A final decision from the FDA is expected by Sept. 7, 2025. If approved, Pyrukynd will become the first oral therapy for use in all thalassemia subtypes.
AGIO completed enrollment in the phase III RISE UP study of mitapivat for treating SCD last October. Top-line data from the study is expected in late 2025. A regulatory filing and a potential approval in the United States are expected in 2026.
Agios is also conducting two phase III studies, namely ACTIVATE-Kids and ACTIVATE-KidsT, on Pyrukynd for PK deficiency in pediatric patients who are not regularly transfused and those who are regularly transfused, respectively.
The company reported top-line data from the phase III ACTIVATE-Kids study evaluating Pyrukynd in children aged one to less than 18 years with PK deficiency who are not regularly transfused in February. The study met the primary endpoint of hemoglobin response.
Per management, the ACTIVATE-Kids is the first study to demonstrate the efficacy of an oral therapy for children with PK deficiency who are not regularly transfused.

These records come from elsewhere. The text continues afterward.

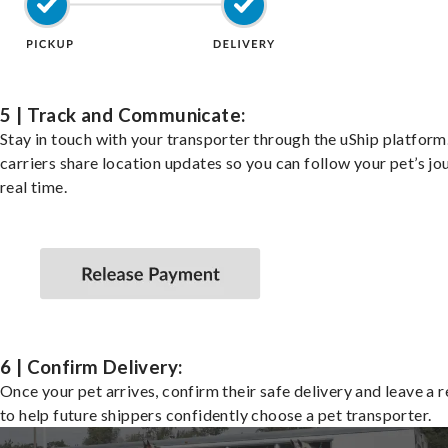
5 | Track and Communicate:
Stay in touch with your transporter through the uShip platfor
carriers share location updates so you can follow your pet’s jo
real time.
6 | Confirm Delivery:
Once your pet arrives, confirm their safe delivery and leave a 
to help future shippers confidently choose a pet transporter.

Meanwhile, Agios is developing tebapivat, a novel PK activator, for the treatment of myelodysplastic syndromes, a rare type of blood cancer.
The company has initiated patient enrollment in the phase IIb study on tebapivat for treating lower-risk myelodysplastic syndromes. Enrollment of patients in the study is likely to be completed in late 2025.
Agios also plans to initiate a phase II study evaluating tebapivat for treating SCD in mid-2025.
Agios Pharmaceuticals, Inc. Price, Consensus and EPS Surprise
Agios Pharmaceuticals, Inc. price-consensus-eps-surprise-chart | Agios Pharmaceuticals, Inc. Quote
AGIO's Zacks Rank & Stocks to Consider
Agios currently carries a Zacks Rank #3 (Hold).
Some better-ranked stocks in the biotech sector are ADMA Biologics Inc. (ADMA - Free Report) , Beam Therapeutics Inc. (BEAM - Free Report) and Immunocore Holdings PLC (IMCR - Free Report) , each carrying a Zacks Rank #2 (Buy) at present. You can see the complete list of today’s Zacks #1 Rank (Strong Buy) stocks here.
In the past 60 days, estimates for ADMA Biologics’ earnings per share have increased from 69 cents to 71 cents for 2025. During the same time, earnings per share estimates for 2026 have increased from 87 cents to 93 cents. Year to date, shares of ADMA have rallied 35.7%.
ADMA’s earnings beat estimates in three of the trailing four quarters while missing the same on the remaining occasion, the average surprise being 32.80%.
In the past 60 days, estimates for Beam Therapeutics' loss per share have narrowed from $4.45 to $4.27 for 2025. During the same time, loss per share estimates for 2026 have narrowed from $4.94 to $4.80. Year to date, shares of BEAM have lost 20.1%.
BEAM’s earnings beat estimates in three of the trailing four quarters while missing the same on the remaining occasion, the average surprise being 3.92%.
In the past 60 days, estimates for Immunocore’s loss per share have narrowed from $1.63 to $1.50 for 2025. During the same time, loss per share estimates for 2026 have narrowed from $1.83 to $1.68. Year to date, shares of IMCR have gained 2.3%.
IMCR’s earnings beat estimates in two of the trailing four quarters while missing the same on the remaining two occasions, the average surprise being 31.91%.